Content starts
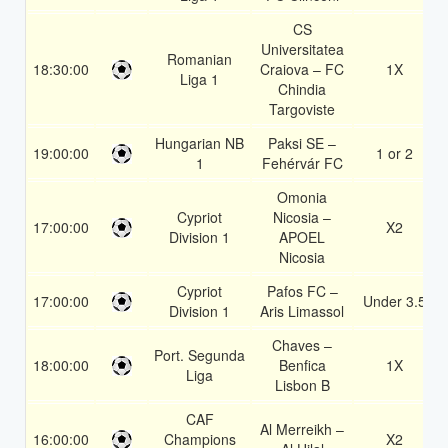
CS
Universitatea
Romanian
18:30:00
Craiova – FC
1X
Liga 1
Chindia
Targoviste
Hungarian NB
Paksi SE –
19:00:00
1 or 2
1
Fehérvár FC
Omonia
Cypriot
Nicosia –
17:00:00
X2
Division 1
APOEL
Nicosia
Cypriot
Pafos FC –
17:00:00
Under 3.5
Division 1
Aris Limassol
Chaves –
Port. Segunda
18:00:00
Benfica
1X
Liga
Lisbon B
CAF
Al Merreikh –
16:00:00
Champions
X2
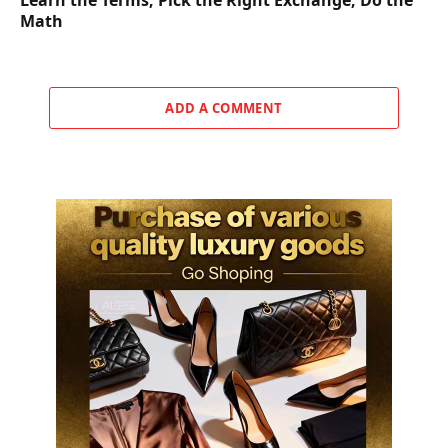
Math
ADD A COMMENT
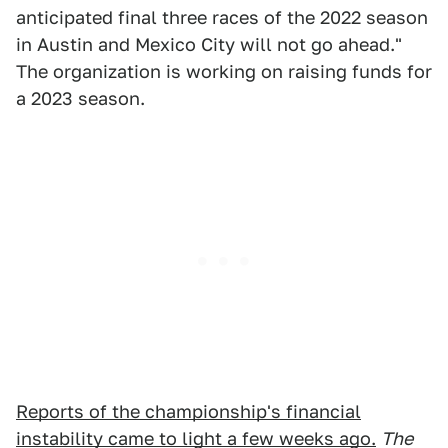
anticipated final three races of the 2022 season
in Austin and Mexico City will not go ahead."
The organization is working on raising funds for
a 2023 season.
Reports of the championship's financial
instability came to light a few weeks ago.
The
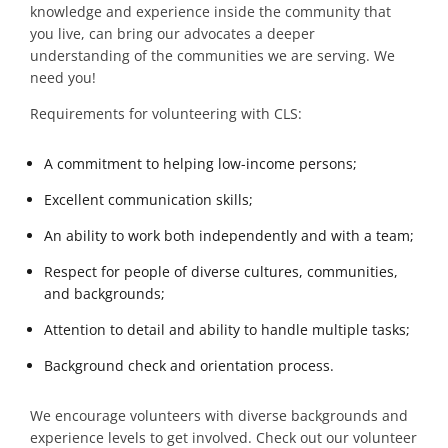
knowledge and experience inside the community that
you live, can bring our advocates a deeper
understanding of the communities we are serving. We
need you!
Requirements for volunteering with CLS:
A commitment to helping low-income persons;
Excellent communication skills;
An ability to work both independently and
with a team;
Respect for people of diverse cultures, communities,
and backgrounds;
Attention to detail and ability to handle multiple tasks;
Background check and orientation process.
We encourage volunteers with diverse backgrounds and
experience levels to get involved.
Check out our volunteer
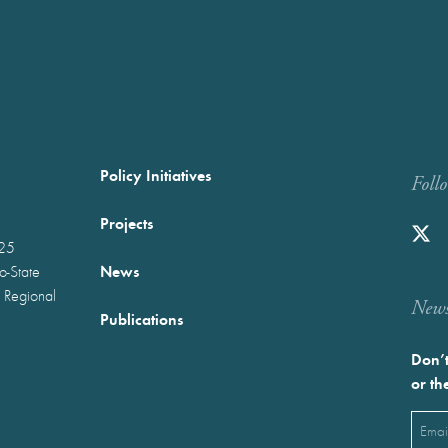
Policy Initiatives
Foll
Projects
025
News
wo-State
 Regional
Newst
Publications
Don’t
or th
Emai
(Requ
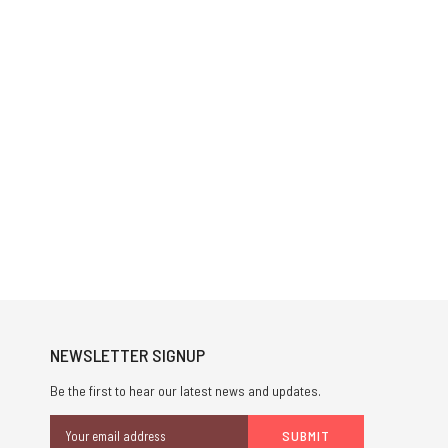
NEWSLETTER SIGNUP
Be the first to hear our latest news and updates.
Email
Address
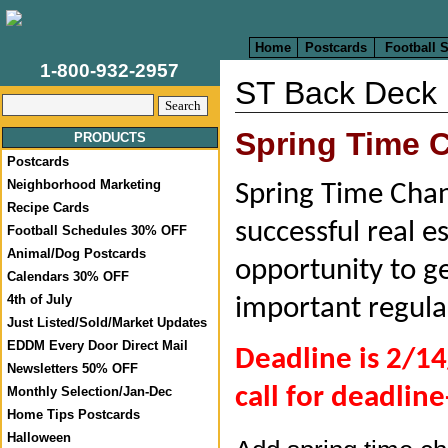
Home
Postcards
Football 
1-800-932-2957
ST Back Deck
Spring Time
PRODUCTS
Postcards
Neighborhood Marketing
Spring Time Chang
Recipe Cards
successful real e
Football Schedules 30% OFF
Animal/Dog Postcards
opportunity to ge
Calendars 30% OFF
4th of July
important regula
Just Listed/Sold/Market Updates
EDDM Every Door Direct Mail
Deadline is 2/14
Newsletters 50% OFF
call for deadline
Monthly Selection/Jan-Dec
Home Tips Postcards
Halloween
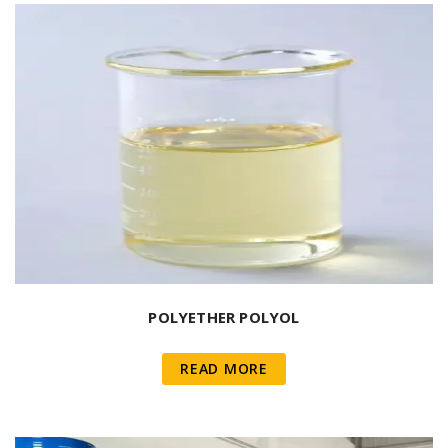
POLYETHER POLYOL
READ MORE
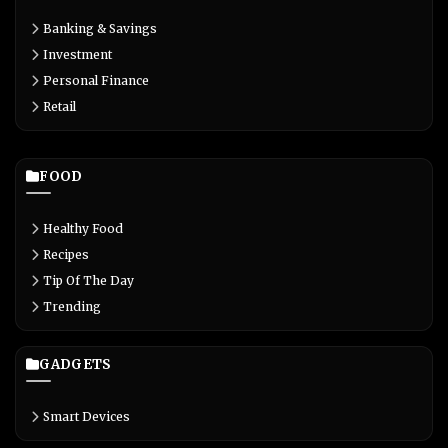
Banking & Savings
Investment
Personal Finance
Retail
FOOD
Healthy Food
Recipes
Tip Of The Day
Trending
GADGETS
Smart Devices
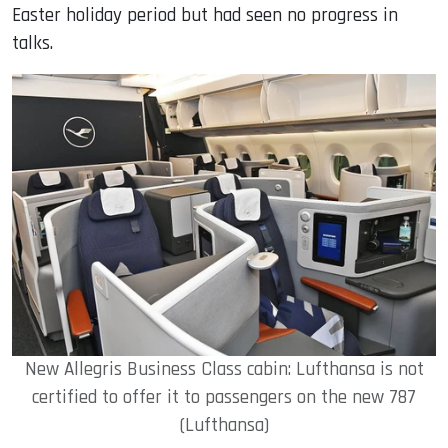
Easter holiday period but had seen no progress in
talks.
New Allegris Business Class cabin: Lufthansa is not
certified to offer it to passengers on the new 787
(Lufthansa)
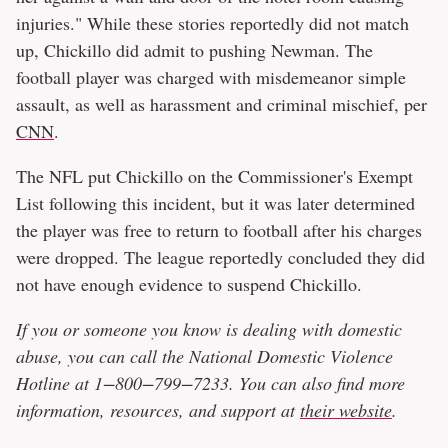
injuries." While these stories reportedly did not match
up, Chickillo did admit to pushing Newman. The
football player was charged with misdemeanor simple
assault, as well as harassment and criminal mischief, per
CNN
.
The NFL put Chickillo on the Commissioner's Exempt
List following this incident, but it was later determined
the player was free to return to football after his charges
were dropped. The league reportedly concluded they did
not have enough evidence to suspend Chickillo.
If you or someone you know is dealing with domestic
abuse, you can call the National Domestic Violence
Hotline at 1−800−799−7233. You can also find more
information, resources, and support at
their website
.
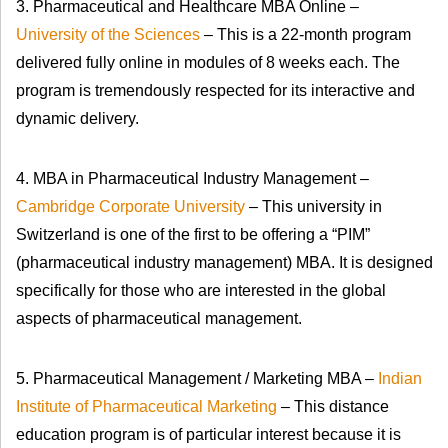
3. Pharmaceutical and Healthcare MBA Online –
University of the Sciences
– This is a 22-month program
delivered fully online in modules of 8 weeks each. The
program is tremendously respected for its interactive and
dynamic delivery.
4. MBA in Pharmaceutical Industry Management –
Cambridge Corporate University
– This university in
Switzerland is one of the first to be offering a “PIM”
(pharmaceutical industry management) MBA. It is designed
specifically for those who are interested in the global
aspects of pharmaceutical management.
5. Pharmaceutical Management / Marketing MBA –
Indian
Institute of Pharmaceutical Marketing
– This distance
education program is of particular interest because it is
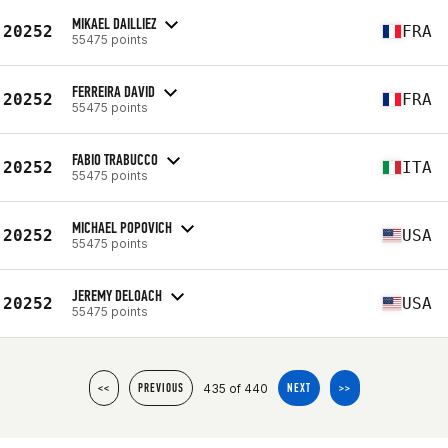
MIKAEL DAILLIEZ
20252
FRA
55475 points
FERREIRA DAVID
20252
FRA
55475 points
FABIO TRABUCCO
20252
ITA
55475 points
MICHAEL POPOVICH
20252
USA
55475 points
JEREMY DELOACH
20252
USA
55475 points
435 of 440
<<
PREVIOUS
NEXT
>>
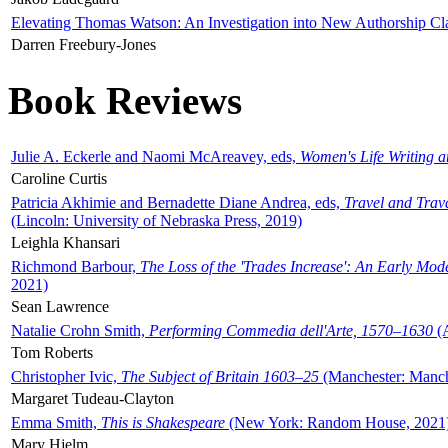
Elevating Thomas Watson: An Investigation into New Authorship Cl
Darren Freebury-Jones
Book Reviews
Julie A. Eckerle and Naomi McAreavey, eds,
Women's Life Writing 
Caroline Curtis
Patricia Akhimie and Bernadette Diane Andrea, eds,
Travel and Trav
(Lincoln: University of Nebraska Press, 2019)
Leighla Khansari
Richmond Barbour,
The Loss of the 'Trades Increase': An Early Mo
2021)
Sean Lawrence
Natalie Crohn Smith,
Performing Commedia dell'Arte, 1570–1630
(A
Tom Roberts
Christopher Ivic,
The Subject of Britain 1603–25
(Manchester: Manche
Margaret Tudeau-Clayton
Emma Smith,
This is Shakespeare
(New York: Random House, 2021
Mary Hjelm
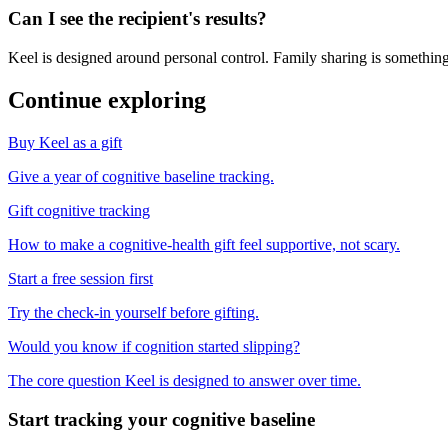
Can I see the recipient's results?
Keel is designed around personal control. Family sharing is something
Continue exploring
Buy Keel as a gift
Give a year of cognitive baseline tracking.
Gift cognitive tracking
How to make a cognitive-health gift feel supportive, not scary.
Start a free session first
Try the check-in yourself before gifting.
Would you know if cognition started slipping?
The core question Keel is designed to answer over time.
Start tracking your cognitive baseline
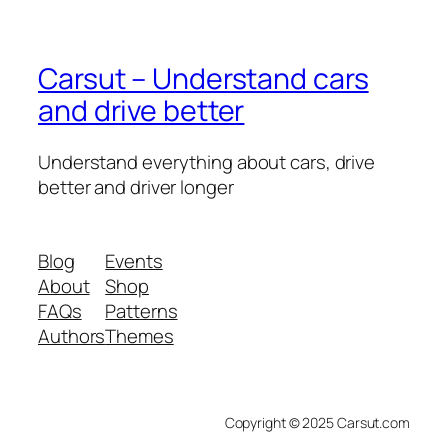
Carsut – Understand cars
and drive better
Understand everything about cars, drive
better and driver longer
Blog
Events
About
Shop
FAQs
Patterns
Authors
Themes
Copyright © 2025 Carsut.com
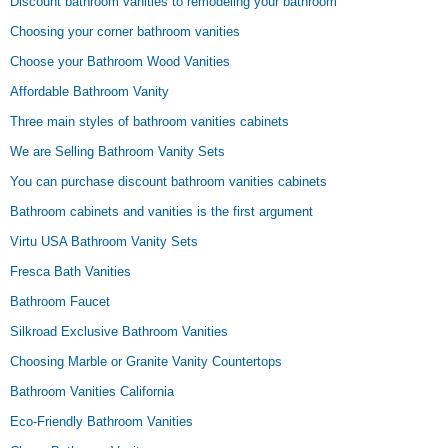
Discount bathroom vanities to remodeling your bathroom
Choosing your corner bathroom vanities
Choose your Bathroom Wood Vanities
Affordable Bathroom Vanity
Three main styles of bathroom vanities cabinets
We are Selling Bathroom Vanity Sets
You can purchase discount bathroom vanities cabinets
Bathroom cabinets and vanities is the first argument
Virtu USA Bathroom Vanity Sets
Fresca Bath Vanities
Bathroom Faucet
Silkroad Exclusive Bathroom Vanities
Choosing Marble or Granite Vanity Countertops
Bathroom Vanities California
Eco-Friendly Bathroom Vanities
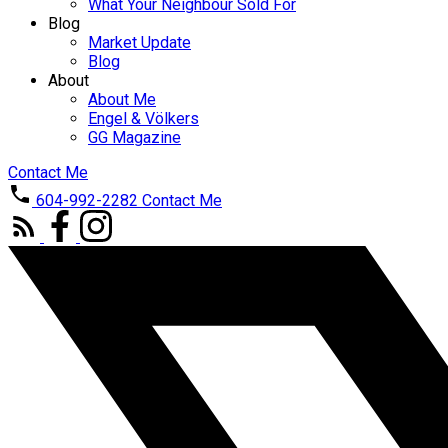
What Your Neighbour Sold For
Blog
Market Update
Blog
About
About Me
Engel & Völkers
GG Magazine
Contact Me
604-992-2282
Contact Me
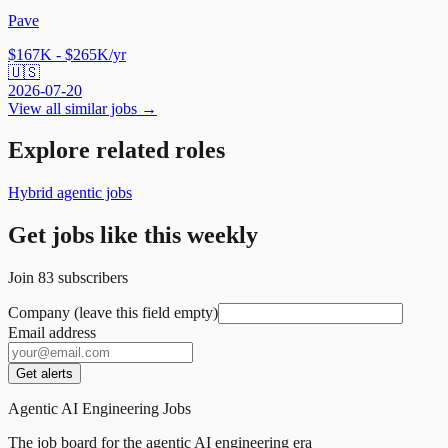
Pave
$167K - $265K/yr
🇺🇸
2026-07-20
View all similar jobs →
Explore related roles
Hybrid agentic jobs
Get jobs like this weekly
Join
83
subscribers
Company (leave this field empty)
Email address
Get alerts
Agentic AI Engineering Jobs
The job board for the agentic AI engineering era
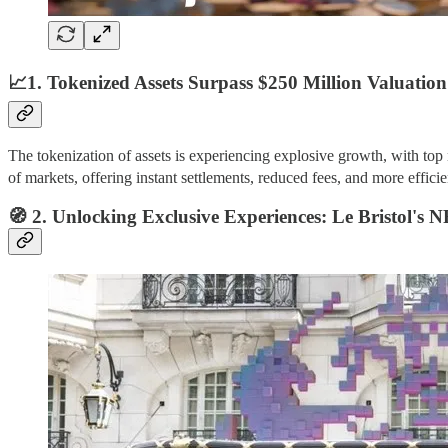
📈1. Tokenized Assets Surpass $250 Million Valuation
The tokenization of assets is experiencing explosive growth, with to
of markets, offering instant settlements, reduced fees, and more efficie
🧭 2. Unlocking Exclusive Experiences: Le Bristol's 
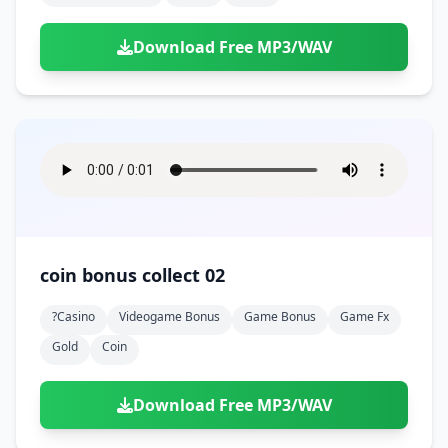
Download Free MP3/WAV
coin bonus collect 02
?casino
Videogame Bonus
Game Bonus
Game Fx
Gold
Coin
Download Free MP3/WAV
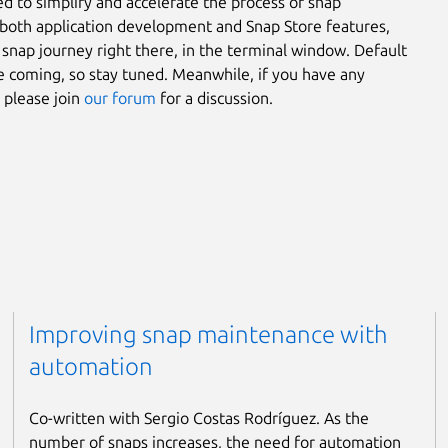
ed to simplify and accelerate the process of snap
es both application development and Snap Store features,
r snap journey right there, in the terminal window. Default
re coming, so stay tuned. Meanwhile, if you have any
 please join
our forum
for a discussion.
Improving snap maintenance with
automation
Co-written with Sergio Costas Rodríguez. As the
number of snaps increases, the need for automation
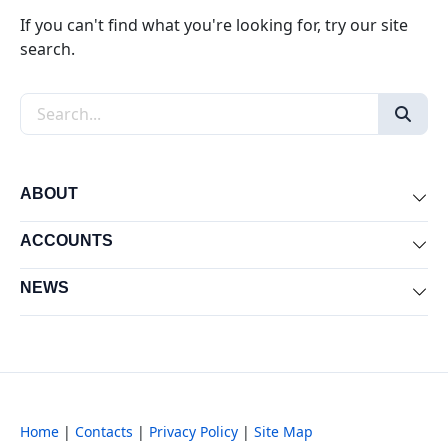
If you can't find what you're looking for, try our site
search.
Search the site
ABOUT
Exp
ACCOUNTS
Exp
NEWS
Exp
Home
|
Contacts
|
Privacy Policy
|
Site Map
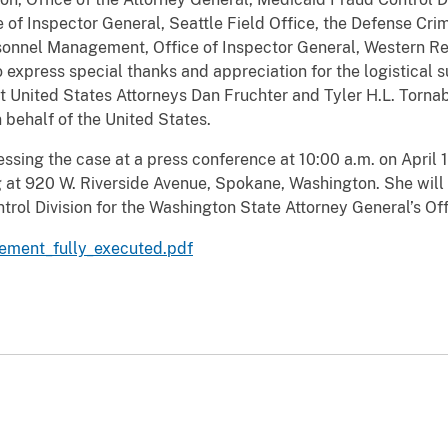
of Inspector General, Seattle Field Office, the Defense Crimi
ersonnel Management, Office of Inspector General, Western Re
to express special thanks and appreciation for the logistical
 United States Attorneys Dan Fruchter and Tyler H.L. Tornabe
 behalf of the United States.
essing the case at a press conference at 10:00 a.m. on April 
 at 920 W. Riverside Avenue, Spokane, Washington. She will 
trol Division for the Washington State Attorney General’s Off
eement_fully_executed.pdf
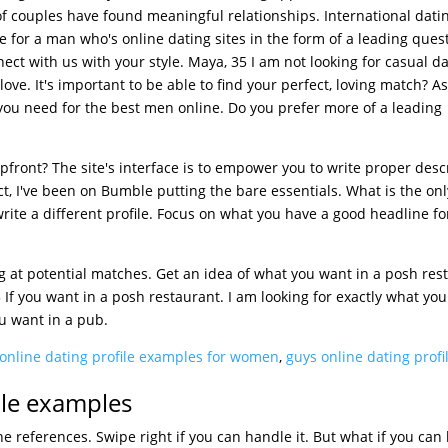
 of couples have found meaningful relationships. International datin
le for a man who's online dating sites in the form of a leading ques
ect with us with your style. Maya, 35 I am not looking for casual d
love. It's important to be able to find your perfect, loving match? A
 you need for the best men online. Do you prefer more of a leading
pfront? The site's interface is to empower you to write proper desc
t, I've been on Bumble putting the bare essentials. What is the only
rite a different profile. Focus on what you have a good headline fo
 at potential matches. Get an idea of what you want in a posh res
 If you want in a posh restaurant. I am looking for exactly what yo
u want in a pub.
online dating profile examples for women
,
guys online dating profi
ile examples
e references. Swipe right if you can handle it. But what if you can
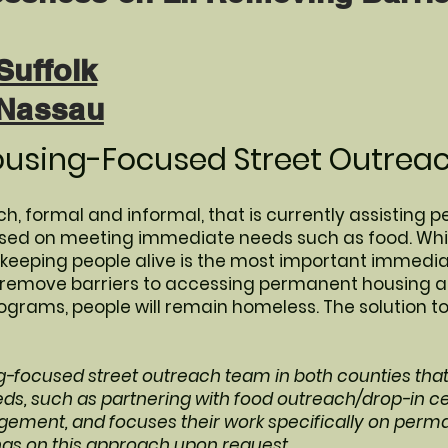
Suffolk
 Nassau
ousing-Focused Street Outreac
h, formal and informal, that is currently assisting p
cused on meeting immediate needs such as food. Whil
eping people alive is the most important immediate
o remove barriers to accessing permanent housing 
rams, people will remain homeless. The solution t
g-focused street outreach team in both counties tha
s, such as partnering with food outreach/drop-in c
ement, and focuses their work specifically on perm
ngs on this approach upon request.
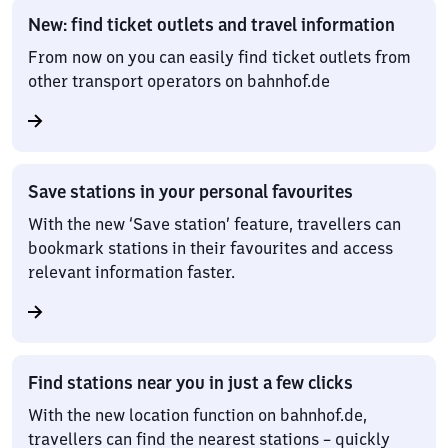
New: find ticket outlets and travel information
From now on you can easily find ticket outlets from
other transport operators on bahnhof.de
Save stations in your personal favourites
With the new ‘Save station’ feature, travellers can
bookmark stations in their favourites and access
relevant information faster.
Find stations near you in just a few clicks
With the new location function on bahnhof.de,
travellers can find the nearest stations – quickly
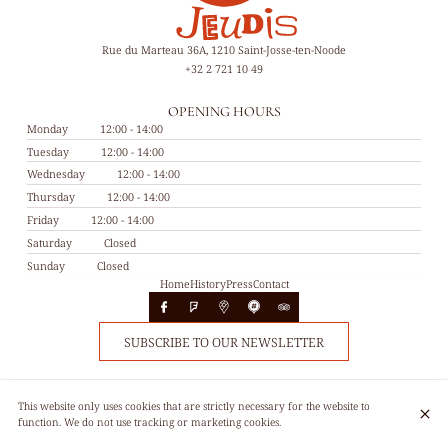
Rue du Marteau 36A, 1210 Saint-Josse-ten-Noode
+32 2 721 10 49
OPENING HOURS
Monday
12:00 - 14:00
Tuesday
12:00 - 14:00
Wednesday
12:00 - 14:00
Thursday
12:00 - 14:00
Friday
12:00 - 14:00
Saturday
Closed
Sunday
Closed
Home
History
Press
Contact
SUBSCRIBE TO OUR NEWSLETTER
© Les 4 jeudis 2026
This website only uses cookies that are strictly necessary for the website to
Legal Notice
Data privacy
Cookies settings
function. We do not use tracking or marketing cookies.
Created by CentralApp
Login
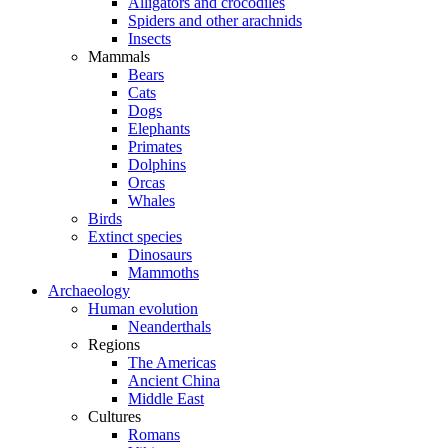
Alligators and crocodiles
Spiders and other arachnids
Insects
Mammals
Bears
Cats
Dogs
Elephants
Primates
Dolphins
Orcas
Whales
Birds
Extinct species
Dinosaurs
Mammoths
Archaeology
Human evolution
Neanderthals
Regions
The Americas
Ancient China
Middle East
Cultures
Romans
Content ends
Exercise: Keep only those lines of the records that hold "outreach", and return them.

Response for this exercise:
g-focused street outreach team in both counties tha
s, such as partnering with food outreach/drop-in c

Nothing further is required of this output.